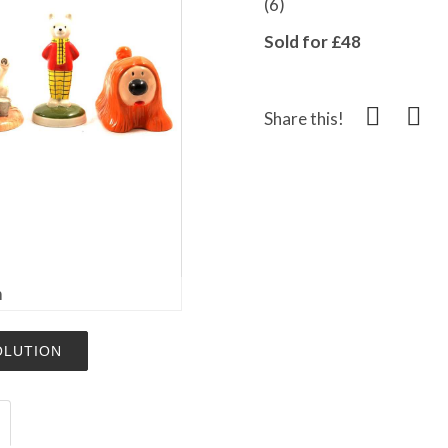
(6)
Sold for £48
Share this!
m
OLUTION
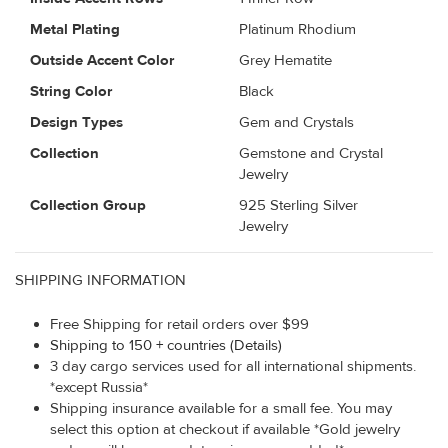
Metal Plating
Platinum Rhodium
Outside Accent Color
Grey Hematite
String Color
Black
Design Types
Gem and Crystals
Collection
Gemstone and Crystal
Jewelry
Collection Group
925 Sterling Silver
Jewelry
SHIPPING INFORMATION
Free Shipping for retail orders over $99
Shipping to 150 + countries (Details)
3 day cargo services used for all international shipments.
*except Russia*
Shipping insurance available for a small fee. You may
select this option at checkout if available *Gold jewelry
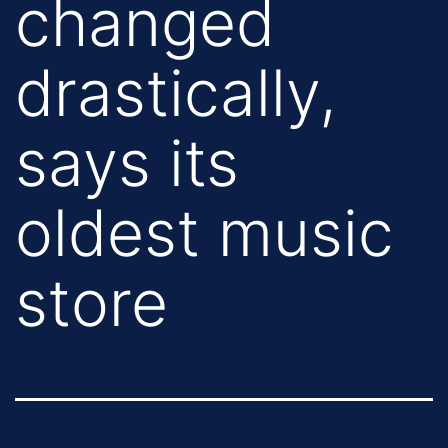
changed
drastically,
says its
oldest music
store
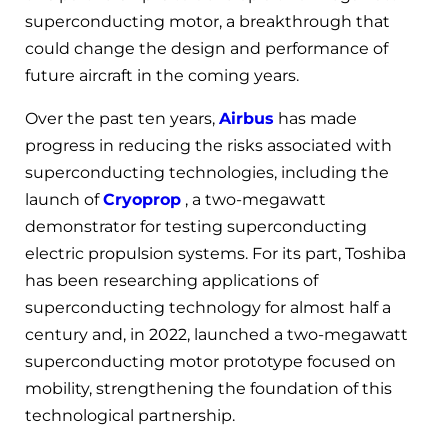
superconducting motor, a breakthrough that
could change the design and performance of
future aircraft in the coming years.
Over the past ten years,
Airbus
has made
progress in reducing the risks associated with
superconducting technologies, including the
launch of
Cryoprop
, a two-megawatt
demonstrator for testing superconducting
electric propulsion systems. For its part, Toshiba
has been researching applications of
superconducting technology for almost half a
century and, in 2022, launched a two-megawatt
superconducting motor prototype focused on
mobility, strengthening the foundation of this
technological partnership.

- _Required action_:
Please copy out each line of the material that holds the string "available".

- _Exercise result_:
Shipping insurance available for a small fee. You may
select this option at checkout if available *Gold jewelry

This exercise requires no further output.